I think I'm going to stop answering, "the question."  In all its forms.  Not because I don't think the answer will never change.  But because I want it to be able to.  To be clear, that is not saying, "Yes, I actually, really do."  What I mean is that it's an option that I want to keep open, to keep available.  Natasha (the main person leading my training) loves to repeat a quotation from the Upanishads:

    Watch your thoughts, they become your words,
    Watch your words, they become your actions,
    Watch your actions, they become your habits,
    Watch your habits, they become your destiny.

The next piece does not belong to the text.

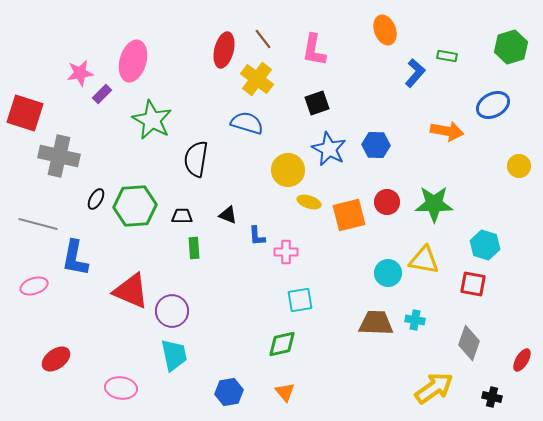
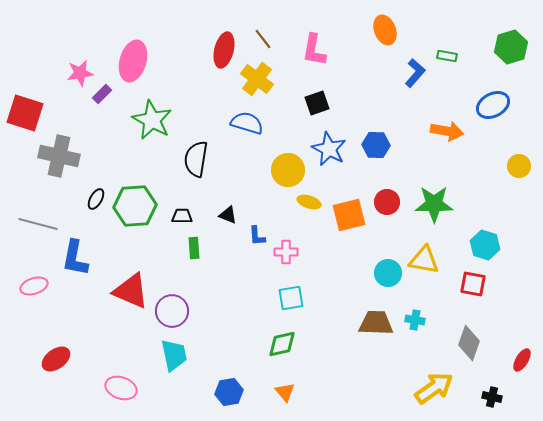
cyan square at (300, 300): moved 9 px left, 2 px up
pink ellipse at (121, 388): rotated 12 degrees clockwise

 I've been asked "the question" so many times, and I've felt so resistant simply to the idea of teaching for so long, that it feels like it is starting to become habit for me to respond, "no" whenever I'm asked; even though I'm not feeling quite as resistant to it as I have been.  But I keep saying it.  Partly because the idea does still scare me, and I'm not sure if it is something I definitely want to do.  And because part of me is still just fighting the idea of teaching.  Probably because I was asked "the question" so many times before the thought of me teaching even entered my mind; like I was being pushed towards doing something "I didn't want to do."  So, because I've been resisting that perceived "push" for so long, it's kind of like it's just my automatic response, in the hopes that people will leave me alone and just drop the subject so that I can have my own experience, without anyone dictating what it "means."  Even though a different part of me is starting to feel more comfortable with the idea.  It's as though, now I can start to imagine myself in some kind of that form.  Whereas, before, I couldn't even visualize it.

And I feel like every time I respond in the "no" form--out of fear or just adamant resistance/rebellion--I close that door.  And I've finally realized that it's not a door that I want "closed" forever, as my "destiny."  Because, even if "I never teach yoga," there's a whole set of skills that come with learning how to teach something--whatever that may be.  To be able to translate what you know--inherently--in your own body and mind into information that other people can understand and use is a skill that can carry over into MANY other parts of your life.  Not to mention give you a deeper level of your own understanding.  For example, today, we had to practice teach again.  Just in pairs, one pose, on the spot--no preparation.  And every time, in that scenario, part of my brain locks down and I can't describe what I'm doing and what I know how to do.  Even as I'm doing it!  My words just won't come out, even though I know, somewhere inside my brain, exactly what to say.  I just can't seem to access it, it's blocked.  Again, even if "I never teach yoga," having the skill to move past blocks like that is HUGE.

I just feel like every time I say, "no, I'm not going to, I don't want to teach"--or even every time I think it--I keep closing that door to the experiences and skills that I could gain from even just learning how to teach.  As though just thinking, "oh, I'm never going to teach/I don't want to teach, so I'm just not going to worry about not understanding ________," rather than exploring it further.  It's like what Natasha said this evening before we left about the quiz that we are going to have tomorrow which she is never going to see (collect or grade), "study for the quiz like it matters."

So, I'm not going to answer "the question" with any sort of definite answer anymore.  I don't know how things are going to turn out or how I'm going to feel in 3 months when this training is over.  Or in the months following it.  This is something that has captured my complete attention for almost 2 years and is something that I love, so I am going to explore it to the fullest extent that I can.  That's my answer--that's my "intention."  A sort of guide that will hopefully lead to great experiences, deep learning and, maybe, even to some "real answers."